Rule 15.1 states that players must observe the Rules and the spirit of the game. One of the unique characteristics of squash is the demand for sportsmanship between the 2 players who essentially share the same court space. Often people feel that if there is contact of any kind between the 2 players, then a let (or a stroke) is warranted.

This is not the case, rule 12 sites "Interference", and although the player whose turn it is to play the ball is entitled to freedom from interference by the opponent. Discretionary calls are emphasized in 12.2.3 "reasonable swing", 12.7.1 "Minimal Interference" and 12.7.2 "Effort to play the ball".

A reasonable swing means, if I am behind you and you have to play the ball in front of you and you contact me with your racket, it is a NO LET because you have an excessive backswing(rule 12.10)(an excessive backswing is one in which a player's arm is extended towards a straight arm position and/or the racket is extended with the shaft approximately horizontal). But if I am behind you and you have to play that ball where you stand or behind you and you hit me with your racket then, it's a STROKE. Playing a LET because of an unreasonably large swing is often called in these situations, when the truth is it is up to the referee to use their discretion and make the call of either a STROKE or a NO LET.

Bumping is a common problem at all levels of squash, but just because there was contact does not entitle a player to a LET. If players stopped play everytime there was any contact, games would never end. This is often a tactic of a lazy player who may feel that the ball has aleady past them and it would be easier to ask for a let. It is up to the discretion of the referee to decide if contact has indeed interupted the players ability to play the ball. Too many times, referees reward these lazy players with a LET when in fact, it is a NO LET.

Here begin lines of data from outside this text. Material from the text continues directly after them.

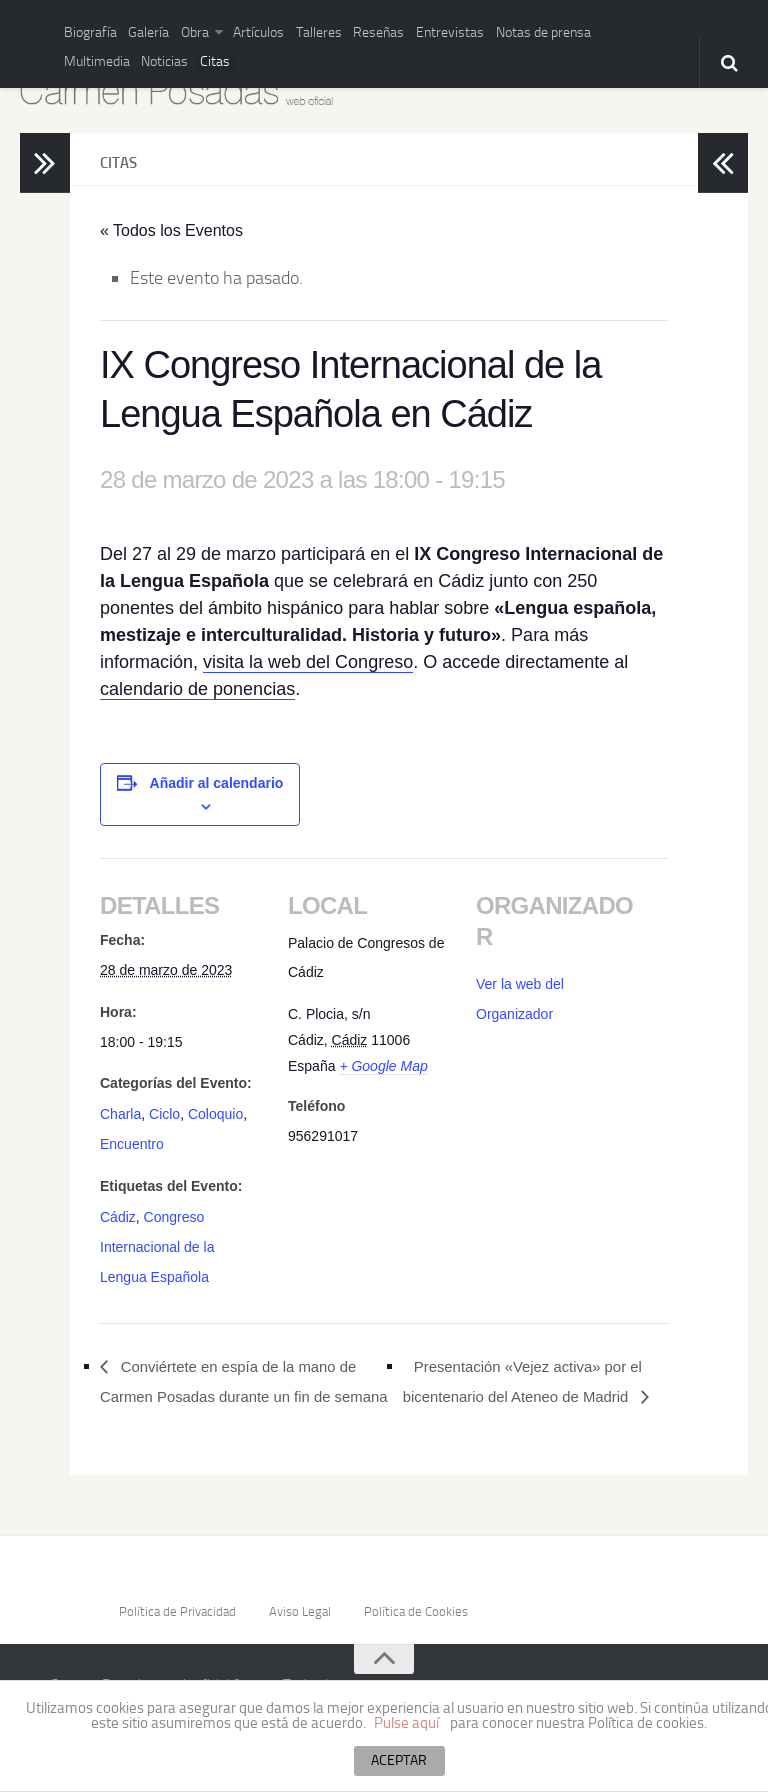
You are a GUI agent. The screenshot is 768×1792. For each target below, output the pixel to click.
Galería (134, 29)
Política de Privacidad (175, 1632)
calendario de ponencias (197, 689)
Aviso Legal (301, 1632)
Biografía (86, 29)
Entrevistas (393, 29)
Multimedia (557, 29)
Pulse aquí (406, 1723)
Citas (126, 55)
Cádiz (118, 1213)
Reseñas (332, 29)
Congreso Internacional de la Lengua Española (157, 1242)
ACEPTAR (399, 1760)
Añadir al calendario (217, 783)
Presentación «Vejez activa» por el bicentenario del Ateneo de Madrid (531, 1373)
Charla (120, 1113)
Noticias (84, 55)
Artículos (229, 29)
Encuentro (132, 1141)
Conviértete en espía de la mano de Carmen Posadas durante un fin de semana (238, 1387)
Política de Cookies (420, 1632)
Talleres (281, 29)
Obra (172, 29)
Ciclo (164, 1113)
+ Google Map (383, 1066)
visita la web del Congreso (308, 662)
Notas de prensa (475, 29)
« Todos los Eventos (171, 230)
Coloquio (215, 1113)
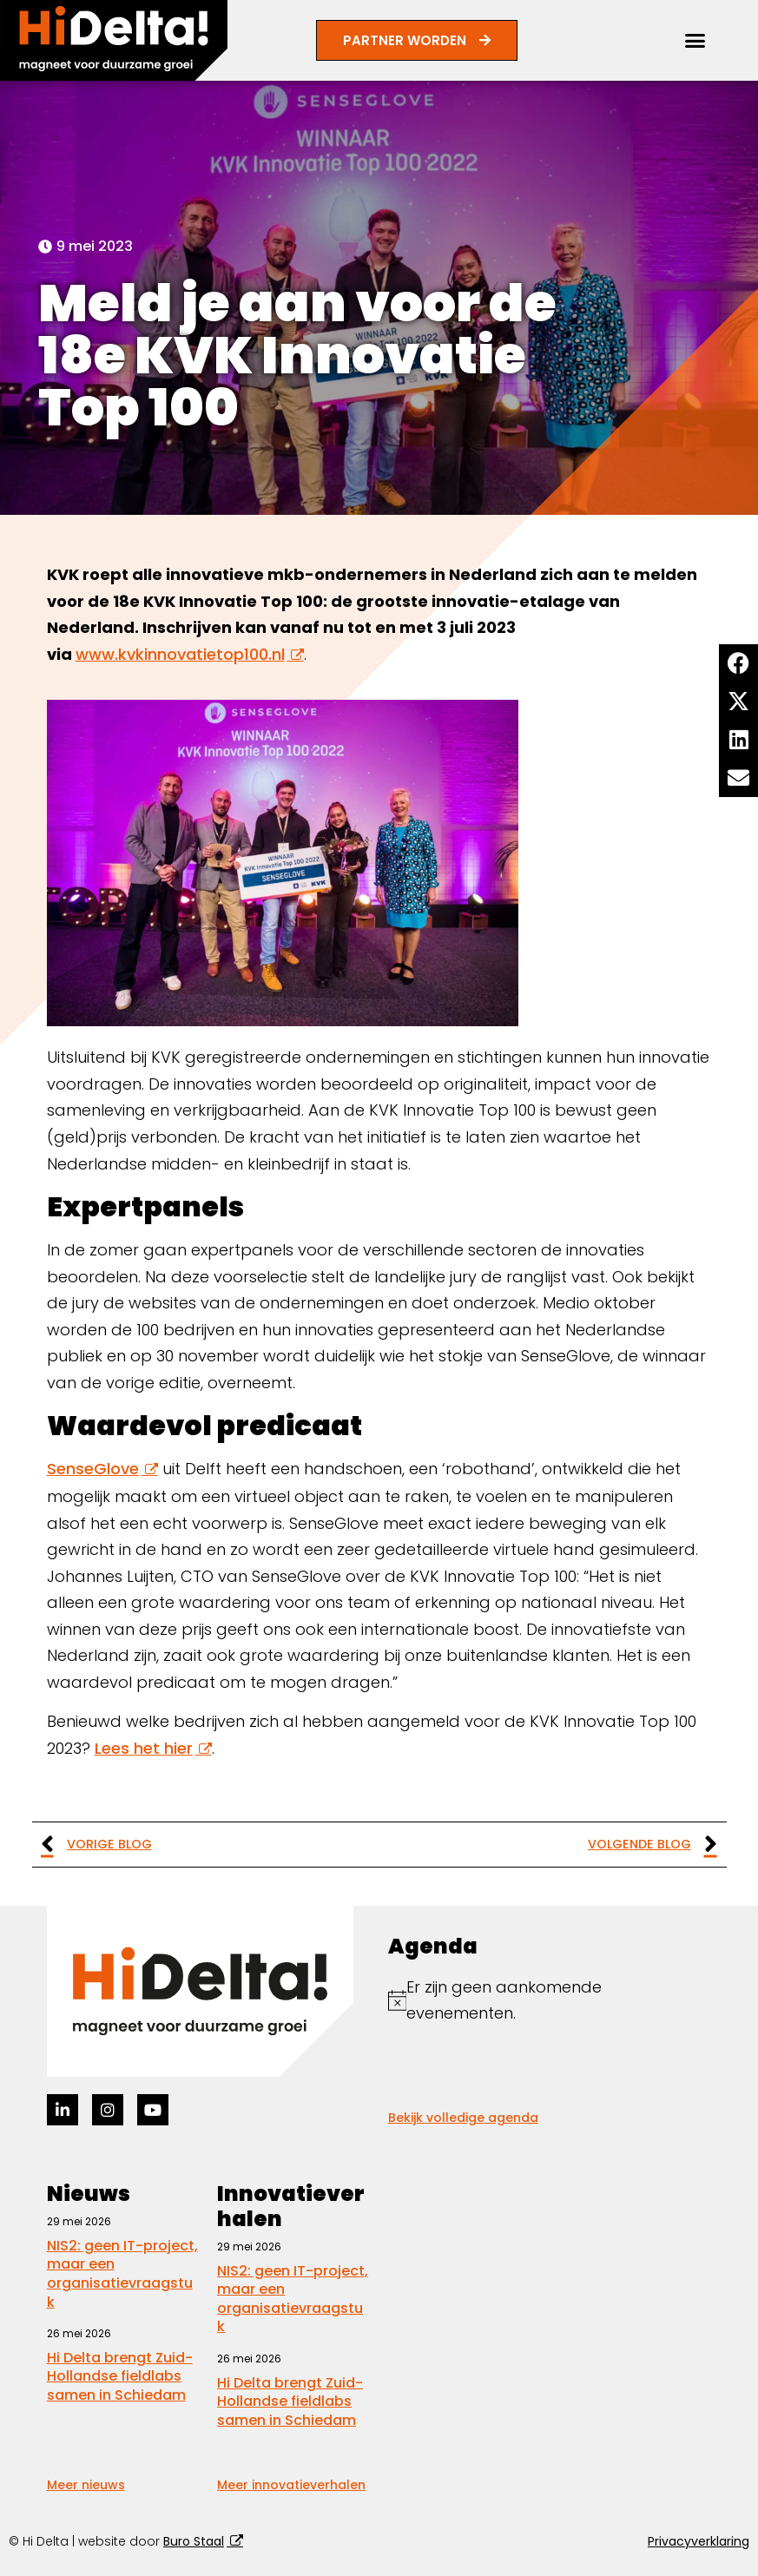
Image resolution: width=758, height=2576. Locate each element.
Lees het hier (144, 1748)
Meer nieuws (86, 2485)
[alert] (550, 2000)
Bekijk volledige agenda (463, 2117)
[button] (695, 40)
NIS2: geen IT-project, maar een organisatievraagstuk (122, 2274)
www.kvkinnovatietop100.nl (180, 654)
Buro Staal (193, 2541)
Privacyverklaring (698, 2541)
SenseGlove (93, 1468)
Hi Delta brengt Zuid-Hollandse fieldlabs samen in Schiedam (120, 2376)
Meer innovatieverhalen (291, 2485)
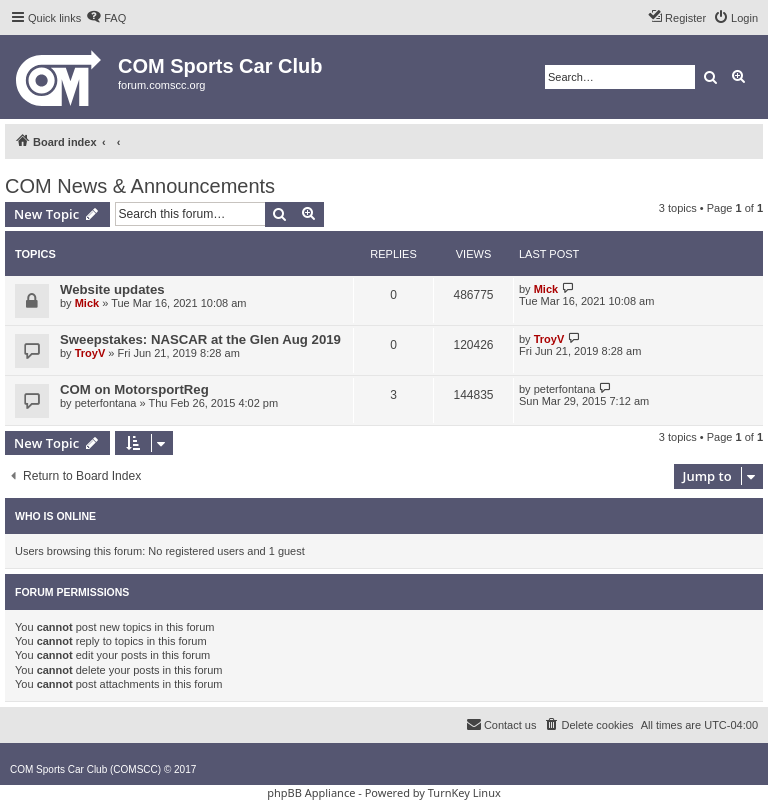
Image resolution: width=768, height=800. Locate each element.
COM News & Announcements (140, 186)
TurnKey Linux (464, 792)
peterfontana (106, 403)
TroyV (90, 353)
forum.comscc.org (161, 85)
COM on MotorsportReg (134, 389)
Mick (87, 303)
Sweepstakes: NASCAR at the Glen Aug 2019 (200, 339)
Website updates (112, 289)
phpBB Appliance (311, 792)
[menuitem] (106, 18)
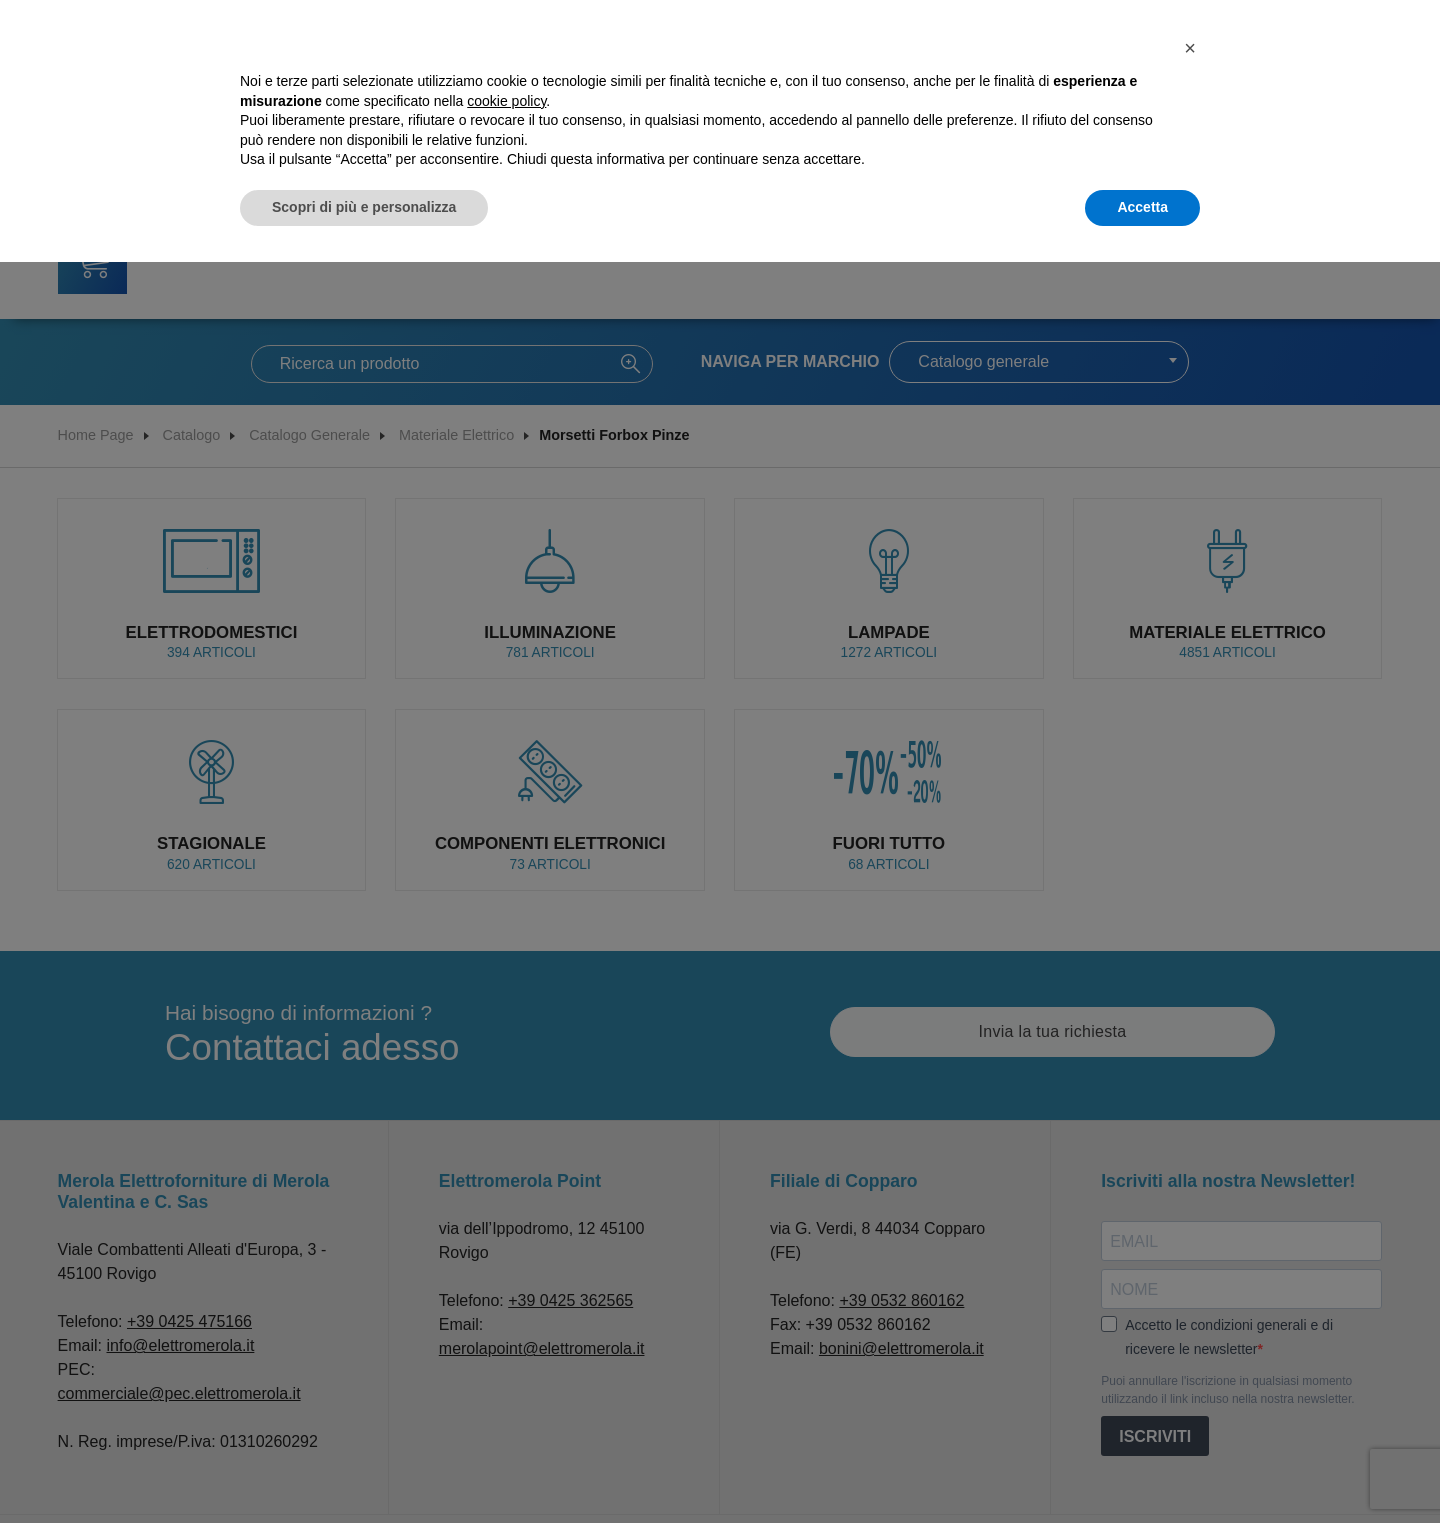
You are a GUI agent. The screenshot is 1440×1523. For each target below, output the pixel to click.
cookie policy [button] (506, 101)
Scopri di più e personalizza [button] (364, 207)
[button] (1190, 48)
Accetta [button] (1142, 207)
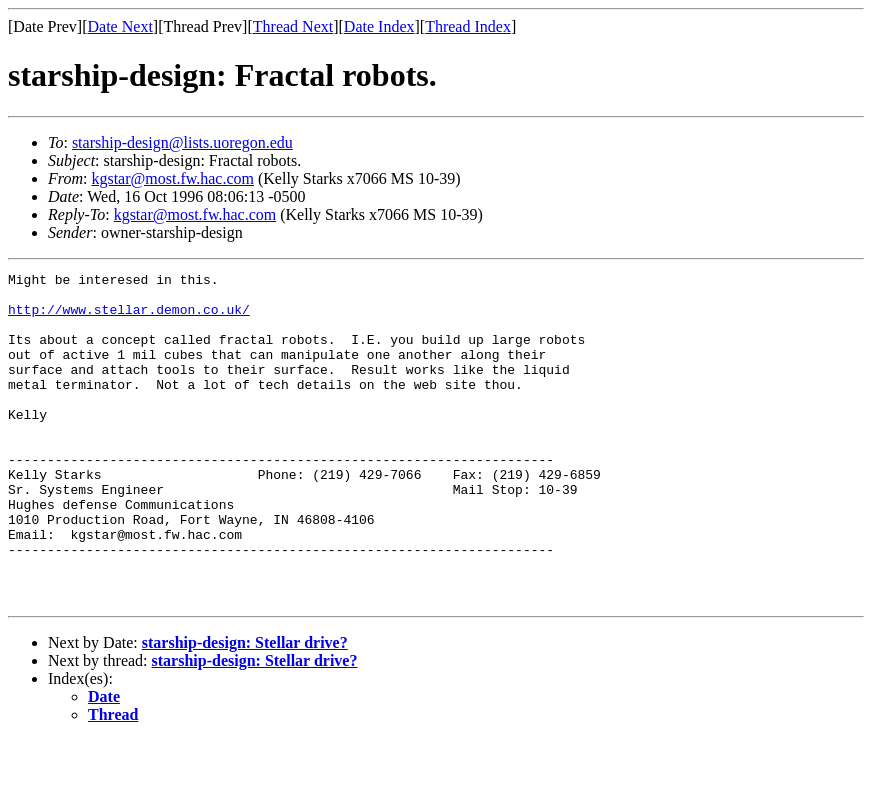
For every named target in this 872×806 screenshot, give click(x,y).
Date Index (379, 26)
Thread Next (293, 26)
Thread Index (468, 26)
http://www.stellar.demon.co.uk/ (129, 318)
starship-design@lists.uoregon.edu (182, 142)
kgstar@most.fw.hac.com (172, 178)
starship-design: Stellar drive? (245, 708)
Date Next (120, 26)
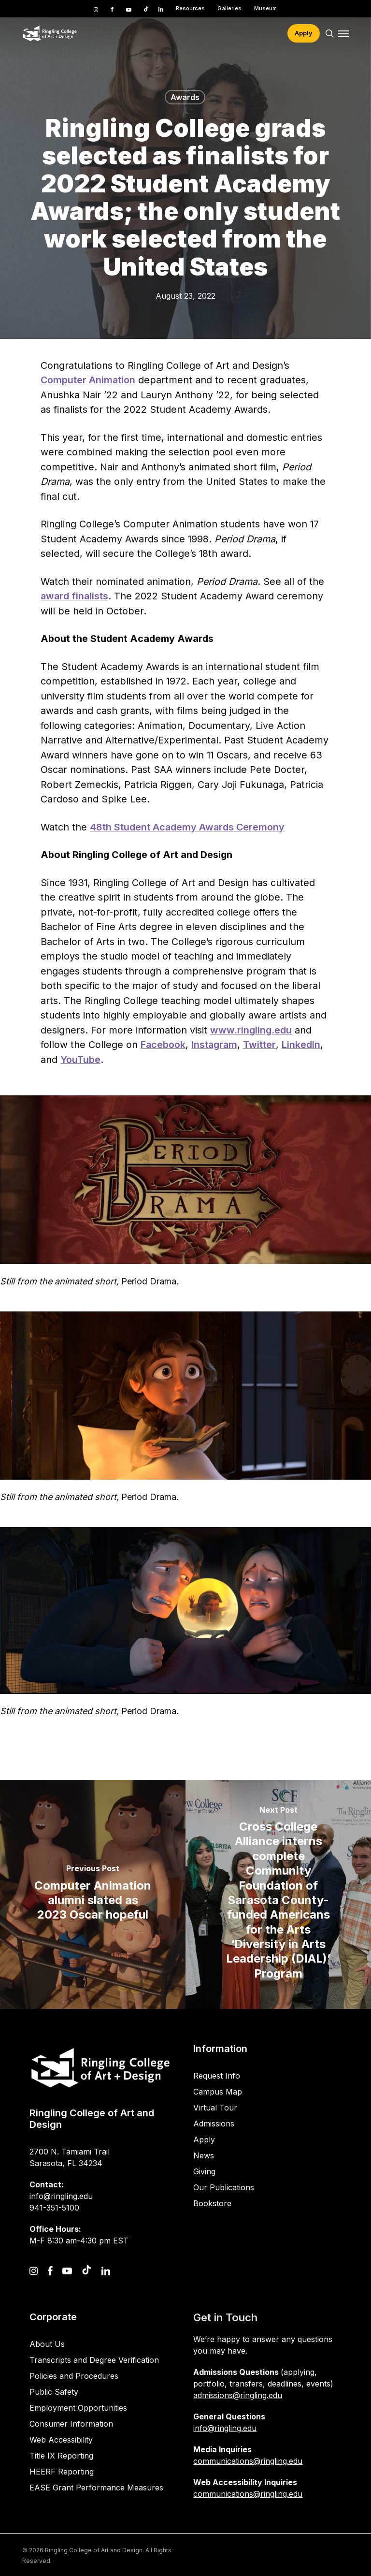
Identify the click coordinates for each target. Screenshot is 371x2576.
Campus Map (217, 2091)
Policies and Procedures (73, 2376)
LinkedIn (301, 1044)
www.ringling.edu (251, 1030)
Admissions (213, 2123)
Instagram (214, 1044)
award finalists (74, 596)
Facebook (163, 1044)
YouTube (80, 1059)
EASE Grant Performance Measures (96, 2487)
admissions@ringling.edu (237, 2395)
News (203, 2155)
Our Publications (223, 2187)
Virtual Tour (215, 2107)
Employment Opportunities (78, 2408)
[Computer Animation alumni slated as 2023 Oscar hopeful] (93, 1894)
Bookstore (212, 2203)
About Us (47, 2344)
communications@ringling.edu (247, 2461)
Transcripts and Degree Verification (94, 2360)
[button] (343, 33)
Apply (204, 2139)
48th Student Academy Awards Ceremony (187, 827)
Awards (185, 97)
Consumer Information (71, 2424)
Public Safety (53, 2392)
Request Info (216, 2076)
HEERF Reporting (61, 2471)
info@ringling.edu (225, 2428)
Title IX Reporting (61, 2455)
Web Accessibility (61, 2440)
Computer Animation (88, 380)
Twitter (259, 1044)
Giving (204, 2171)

If interference occured, but there was no way you were gonna get to the ball, NO LET. If interference occured but you were making no effort to play the ball, NO LET. It's up to the discretion of the referee to decide if the player made every effort to play the ball.

Rule 17, Conduct on court - deliberate contact and dangerous play. Often players who try to use the LET and STROKE rules to their advantage often neglect Rules 12.12.1 and Initiating contact to ask for a LET, running directly into an opponent instead of playing the ball or hitting the ball to attempt to hit the opponent with the ball to get a stroke should result in a CONDUCT WARNING, then a CONDUCT STROKE, then a CONDUCT GAME then a CONDUCT MATCH awarded to the opponent after multiple offences.

There are sooooo many discretionary calls in squash, I myself as a player feel that I need to trust that my opponent will be a fair player and that the referee will not try to include themselves in the match but rather provide correct calls on the play. But this is often not the case, people don't call their double bounces, or their scoops, and nobody thinks they hit the ball out of bounds. But referees too many times either over-officiate cause they think they know the rules, or under-officiate cause they have no idea.

The lesson is read the freakin' rule book (RULE 15.1) before you play or referee a match.